Does anybody know a good Mars Atlas with elevation data and landmark names apart from the new orbiter Beta? While I could make do with that, the interface is a bit clunky for use as an atlas...
 
Does anybody know a good Mars Atlas with elevation data and landmark names apart from the new orbiter Beta? While I could make do with that, the interface is a bit clunky for use as an atlas...

Hrm... I remember that there used to be an Atlas of The Solar System at my community college. Might have to go dig around there again and find it.
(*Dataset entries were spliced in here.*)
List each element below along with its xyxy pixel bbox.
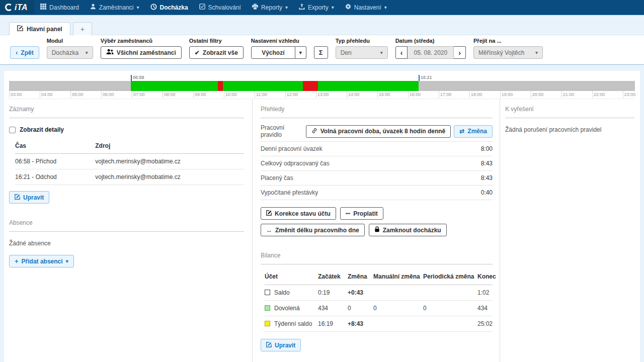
table-row[interactable]: 06:58 - Příchod vojtech.merinsky@mobatim… (15, 154, 244, 169)
plus-icon: + (80, 25, 85, 33)
date-label: Datum (středa) (395, 38, 466, 44)
date-value: 05. 08. 2020 (414, 49, 447, 56)
nav-item-exporty[interactable]: Exporty ▾ (293, 0, 340, 15)
table-row[interactable]: Dovolená 434 0 0 0 434 (265, 301, 493, 316)
balance-col-start: Začátek (318, 268, 348, 285)
timeline-segment-work (223, 81, 303, 91)
edit-balance-button[interactable]: Upravit (261, 339, 301, 351)
account-color-swatch (265, 321, 270, 326)
timeline-segment-idle (419, 81, 635, 91)
employees-button[interactable]: Všichni zaměstnanci (101, 46, 182, 59)
timeline-tick-label: 23:00 (624, 92, 636, 97)
lock-attendance-button[interactable]: Zamknout docházku (369, 224, 447, 236)
timeline-tick-label: 13:00 (317, 92, 329, 97)
check-square-icon (199, 4, 205, 11)
balance-col-periodic: Periodická změna (423, 268, 477, 285)
balance-manual (373, 316, 423, 332)
timeline-tick-label: 22:00 (594, 92, 605, 97)
back-button[interactable]: ‹ Zpět (10, 46, 39, 59)
check-icon: ✔ (195, 49, 200, 56)
payout-button[interactable]: ••• Proplatit (340, 207, 383, 220)
change-day-length-button[interactable]: ↔ Změnit délku pracovního dne (261, 224, 365, 236)
balance-end: 434 (477, 301, 493, 316)
timeline-tick-label: 03:00 (11, 92, 22, 97)
timeline-tick: 04:00 (40, 91, 40, 98)
timeline-tick-label: 18:00 (471, 92, 482, 97)
work-rule-button[interactable]: Volná pracovní doba, úvazek 8 hodin denn… (306, 125, 451, 138)
show-details-checkbox[interactable] (9, 127, 16, 133)
record-source: vojtech.merinsky@mobatime.cz (95, 169, 244, 185)
timeline-ticks: 03:0004:0005:0006:0007:0008:0009:0010:00… (9, 91, 635, 99)
chevron-left-icon: ‹ (16, 49, 18, 56)
nav-item-schvalovani[interactable]: Schvalování (194, 0, 247, 15)
overview-row-label: Celkový odpracovaný čas (261, 160, 330, 167)
sum-button[interactable]: Σ (314, 46, 328, 59)
record-time: 16:21 - Odchod (15, 169, 95, 185)
change-rule-button[interactable]: ⇄ Změna (454, 125, 493, 138)
issues-column: K vyřešení Žádná porušení pracovních pra… (500, 99, 640, 362)
timeline-tick: 12:00 (285, 91, 286, 98)
view-type-select[interactable]: Den ▾ (336, 46, 388, 59)
date-value-field[interactable]: 05. 08. 2020 (408, 46, 454, 59)
account-color-swatch (265, 290, 270, 295)
timeline-segment-break (303, 81, 317, 91)
table-row[interactable]: Týdenní saldo 16:19 +8:43 25:02 (265, 316, 493, 332)
user-icon (90, 4, 96, 11)
chevron-down-icon: ▾ (86, 50, 88, 55)
balance-col-manual: Manuální změna (373, 268, 423, 285)
nav-item-dashboard[interactable]: Dashboard (35, 0, 85, 15)
chevron-down-icon: ▾ (332, 5, 334, 10)
logo-text: iTA (15, 3, 28, 12)
edit-records-button[interactable]: Upravit (9, 191, 49, 204)
nav-label: Schvalování (208, 4, 241, 11)
issues-title: K vyřešení (505, 99, 635, 118)
change-rule-label: Změna (467, 128, 487, 135)
balance-end: 1:02 (477, 285, 493, 301)
modul-select[interactable]: Docházka ▾ (47, 46, 93, 59)
add-absence-button[interactable]: + Přidat absenci ▾ (9, 255, 74, 267)
timeline-tick-label: 11:00 (256, 92, 267, 97)
nav-item-zamestnanci[interactable]: Zaměstnanci ▾ (85, 0, 145, 15)
timeline-marker: 16:21 (419, 75, 420, 81)
app-logo[interactable]: iTA (0, 0, 35, 15)
employees-value: Všichni zaměstnanci (117, 49, 176, 56)
table-row[interactable]: Saldo 0:19 +0:43 1:02 (265, 285, 493, 301)
date-next-button[interactable]: › (454, 46, 466, 59)
nav-label: Zaměstnanci (99, 4, 134, 11)
tab-main-panel[interactable]: Hlavní panel (9, 22, 70, 35)
goto-employee-select[interactable]: Měřínský Vojtěch ▾ (473, 46, 543, 59)
view-type-label: Typ přehledu (336, 38, 388, 44)
account-correction-label: Korekce stavu účtu (275, 210, 331, 217)
back-label: Zpět (21, 49, 33, 56)
work-rule-value: Volná pracovní doba, úvazek 8 hodin denn… (320, 128, 446, 135)
other-filters-button[interactable]: ✔ Zobrazit vše (189, 46, 244, 59)
nav-item-dochazka[interactable]: Docházka (145, 0, 194, 15)
clock-icon (150, 4, 157, 12)
edit-icon (266, 210, 272, 217)
timeline-bar[interactable] (9, 81, 635, 91)
overview-row-label: Placený čas (261, 174, 293, 182)
nav-item-nastaveni[interactable]: Nastavení ▾ (340, 0, 392, 15)
balance-table: Účet Začátek Změna Manuální změna Period… (265, 268, 493, 332)
account-correction-button[interactable]: Korekce stavu účtu (261, 207, 336, 220)
overview-row-value: 8:00 (481, 145, 493, 152)
date-prev-button[interactable]: ‹ (395, 46, 408, 59)
top-navbar: iTA Dashboard Zaměstnanci ▾ Docházka Sch… (0, 0, 644, 15)
goto-employee-value: Měřínský Vojtěch (478, 49, 524, 56)
timeline-segment-work (131, 81, 218, 91)
balance-periodic (423, 316, 477, 332)
timeline-tick-label: 21:00 (563, 92, 575, 97)
chevron-down-icon: ▾ (66, 259, 68, 264)
nav-item-reporty[interactable]: Reporty ▾ (247, 0, 293, 15)
timeline-tick: 21:00 (561, 91, 562, 98)
appearance-select[interactable]: Výchozí (251, 46, 295, 59)
balance-periodic (423, 285, 477, 301)
timeline-tick-label: 16:00 (410, 92, 421, 97)
tab-label: Hlavní panel (27, 26, 62, 33)
payout-label: Proplatit (353, 210, 378, 217)
tab-add-button[interactable]: + (73, 22, 92, 35)
timeline-tick-label: 15:00 (379, 92, 390, 97)
appearance-dropdown-button[interactable]: ▾ (295, 46, 306, 59)
grid-icon (40, 4, 46, 11)
table-row[interactable]: 16:21 - Odchod vojtech.merinsky@mobatime… (15, 169, 244, 185)
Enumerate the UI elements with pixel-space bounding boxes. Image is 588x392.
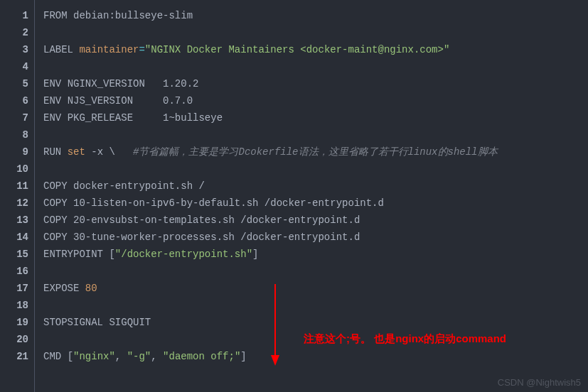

The other option is Google Earth. They've got a Mars mode for it.
 
Code:
final AlertDialog.Builder alert = new AlertDialog.Builder(context);
thread = [b]new Thread()[/b] {
	public void run() {
		[...]
		inDialog = true;					
		alert.setTitle("MFD Input");
		alert.setMessage(query);
		((Activity)context).[b]runOnUiThread[/b](new Runnable() {
			public void run() {
				final AlertDialog dialog = alert.create();
				dialog.show();
				Thread t = [b]new Thread()[/b] {
					public void run() {
						// Wait for server response
						ReadStatus(in);
						// Close dialog
						dialog.dismiss();
						inDialog = false;
					}
				};
				t.start();
			}
		});			
	}
}
thread.start();

Android programming.

Apparently the API designer believes that being able to do it in just one thread would be too quaint. So he will force you to use 3.
 
Last edited:
How to spot the Rocky Mountains, internet edition:

2i1KkBP.jpg


Also interestingly Germany's densest spot seems to be Munich, not the Rhein-Ruhr area.